The National Conservation Exposition was an exposition held in Knoxville, Tennessee, United States, between September 1, 1913, and November 1, 1913. The exposition celebrated the cause of bringing national attention to conservation activities, especially in the Southeastern United States. The fair was held in what is now Knoxville's Chilhowee Park in East Knoxville.

==History==
Inspired by the successes of Knoxville's Appalachian Expositions of 1910 and 1911, civic leaders sought to bring greater national exposure to the community with a third exhibition in 1913. At its 1912 convention, the National Conservation Congress endorsed Knoxville as the conservation fair site, and the National Conservation Exposition Company was established. The Tennessee state legislature appropriated $25,000 for the Exposition with the passage of the Senate Bill #1, Chapter 19, of the general appropriation bill during the 58th General Assembly, but the state comptroller opposed the funding on the grounds that it was unconstitutional, and state courts agreed. Various East Tennessee counties and private donors then stepped in to provide the necessary funding. Additional federal funding was secured for the fair by May 1913. Knoxville attorney T. Asbury Wright (1866-1923) served as President of the Exposition.

The Exposition opened on Labor Day; September 1, 1913. President Woodrow Wilson addressed visitors via wireless transmission, and Governor Ben W. Hooper and Mayor Samuel G. Heiskell delivered speeches.

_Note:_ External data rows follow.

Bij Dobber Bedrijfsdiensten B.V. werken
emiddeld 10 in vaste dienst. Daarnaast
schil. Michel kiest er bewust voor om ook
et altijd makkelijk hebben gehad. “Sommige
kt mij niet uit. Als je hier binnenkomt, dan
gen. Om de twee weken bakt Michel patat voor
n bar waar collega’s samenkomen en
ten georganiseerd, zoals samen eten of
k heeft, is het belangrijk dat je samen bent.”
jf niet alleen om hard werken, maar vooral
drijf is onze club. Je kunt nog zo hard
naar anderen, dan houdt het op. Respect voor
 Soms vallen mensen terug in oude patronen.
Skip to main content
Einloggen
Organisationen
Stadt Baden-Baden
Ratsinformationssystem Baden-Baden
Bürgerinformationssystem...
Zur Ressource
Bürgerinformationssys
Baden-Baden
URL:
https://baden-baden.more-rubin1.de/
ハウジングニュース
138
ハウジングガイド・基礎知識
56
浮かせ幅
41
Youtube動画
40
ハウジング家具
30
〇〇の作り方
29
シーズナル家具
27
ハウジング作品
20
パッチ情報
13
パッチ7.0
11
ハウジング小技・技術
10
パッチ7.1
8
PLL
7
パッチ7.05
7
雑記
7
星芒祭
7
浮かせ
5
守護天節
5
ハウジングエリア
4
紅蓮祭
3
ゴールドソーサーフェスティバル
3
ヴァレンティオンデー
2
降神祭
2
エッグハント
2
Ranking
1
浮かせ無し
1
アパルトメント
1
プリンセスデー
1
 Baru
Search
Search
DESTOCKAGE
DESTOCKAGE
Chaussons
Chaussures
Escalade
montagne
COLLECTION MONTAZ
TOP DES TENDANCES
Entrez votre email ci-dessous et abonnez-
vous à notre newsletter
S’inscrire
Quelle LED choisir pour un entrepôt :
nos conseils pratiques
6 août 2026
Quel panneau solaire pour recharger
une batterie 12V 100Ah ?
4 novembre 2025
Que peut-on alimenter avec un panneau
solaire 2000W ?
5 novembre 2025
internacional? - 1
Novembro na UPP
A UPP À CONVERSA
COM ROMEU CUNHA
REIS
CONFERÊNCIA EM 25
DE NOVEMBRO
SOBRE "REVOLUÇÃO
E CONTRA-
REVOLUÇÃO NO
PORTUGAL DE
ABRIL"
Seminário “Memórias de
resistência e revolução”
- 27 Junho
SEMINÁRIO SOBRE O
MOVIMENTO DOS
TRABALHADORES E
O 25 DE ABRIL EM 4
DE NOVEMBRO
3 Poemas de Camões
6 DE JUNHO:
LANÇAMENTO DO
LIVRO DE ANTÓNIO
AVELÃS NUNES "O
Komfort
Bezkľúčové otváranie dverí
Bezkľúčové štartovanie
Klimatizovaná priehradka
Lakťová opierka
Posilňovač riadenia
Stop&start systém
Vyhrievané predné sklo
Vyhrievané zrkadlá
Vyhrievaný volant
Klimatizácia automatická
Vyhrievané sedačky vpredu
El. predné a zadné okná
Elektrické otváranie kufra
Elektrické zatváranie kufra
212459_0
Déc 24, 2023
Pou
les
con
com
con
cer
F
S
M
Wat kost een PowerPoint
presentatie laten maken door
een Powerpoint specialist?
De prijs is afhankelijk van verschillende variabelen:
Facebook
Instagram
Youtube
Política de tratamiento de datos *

Although a national exhibition, it primarily focused on the natural resources of the South. The two-month exhibition drew over one million visitors. Nine major and six smaller buildings were constructed on-site to house its exhibits and demonstrations, including the Southern States Building, designed by local architect Charles I. Barber, and the Negro Building, designed and built by Knoxville College faculty and students. Among the visitors were Booker T. Washington, Helen Keller, William Jennings Bryan, Gifford Pinchot, and the Catholic Archbishop of Baltimore, Cardinal Gibbons. The content of the fair was mostly entertainment such as a mock coal mine explosion, moving pictures and John Robinson's "Herd of Trained Elephants". The conservation exhibits talked of progressive topics such as peak coal, the loss of topsoil due to poor farming techniques, and the value of wildlife. Several Knoxville citizens involved in the Exposition would later play a part in the creation of the nearby Great Smoky Mountains National Park.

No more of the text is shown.